Analysts are responsible for researching the stats and trends used throughout the Almanac. Analysts work closely with authors and reviewers during the planning phase to give direction on the types of stats that are possible from the dataset, and during the analyzing/writing phases to ensure that the stats are used correctly.
Editors are technical writers who have a penchant for both technical and non-technical content correctness. Editors have a mastery of the English language and work closely with authors to help wordsmith content and ensure that everything fits together as a cohesive unit.
The section coordinator is the overall owner for all chapters within a section like "User Experience" or "Page Content" and helps to keep each chapter on schedule.

Note: The time commitment for each role varies by the chapter's scope and complexity as well as the number of contributors.

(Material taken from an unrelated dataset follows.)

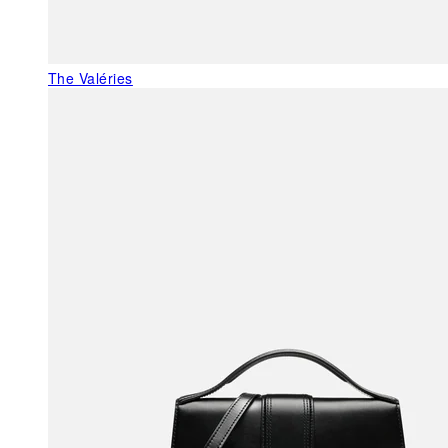
The Valéries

For an overview of how the roles work together at each phase of the project, see the Chapter Lifecycle doc.

Milestone checklist

0. Form the content team

May 31: The content team has at least one author, reviewer, and analyst

1. Plan content

June 15 The content team has completed the chapter outline in the draft doc

2. Gather data

June 30: Analysts have added all necessary custom metrics and drafted a PR (example) to track query progress

July 1 - 31: HTTP Archive runs the July crawl

3. Validate results

September 30: Analysts have queried all metrics and saved the output to the results sheet

4. Draft content

October 31: The content team has written, reviewed, and edited the chapter in the doc

5. Publication

November 15: The completed chapter and all required metadata and figures are converted to markdown and submitted to GitHub

December 1: Target launch date 🚀

Chapter resources

Refer to these 2021 Structured Data resources throughout the content creation process:

📄 Google Docs for outlining and drafting content
🔍 SQL files for committing the queries used during analysis
📊 Google Sheets for saving the results of queries
📝 Markdown file for publishing content and managing public metadata

jonoalderson · 2021-04-27T19:43:11Z

As discussed in Slack, I'd be very keen to author this. I'd also be happy to take my hat out of the 'Author' ring (and to play Reviewer instead) for #2148 so as to be able to resource this effectively (which I've updated accordingly).

rviscomi · 2021-05-04T20:02:29Z

@jono-alderson thanks for your interest in authoring this chapter! As the content team lead, you'll be responsible for the scope and direction of the chapter and keeping it on schedule. We automatically monitor the staffing and progress of each chapter based on the state of the initial comment so please keep that updated as you add new contributors and meet each milestone.

We've created a Google Doc for this chapter, which you're encouraged to use to collaborate with the content team on the initial outline, metrics, and ultimately the final draft.

Next steps for this chapter are:

Due May 31: Complete Milestone 0: Form the content team by finding contributors to be a peer reviewer and analyst
Due June 15: Get started on Milestone 1: Plan content by brainstorming some content ideas in the doc (you may need to request edit access)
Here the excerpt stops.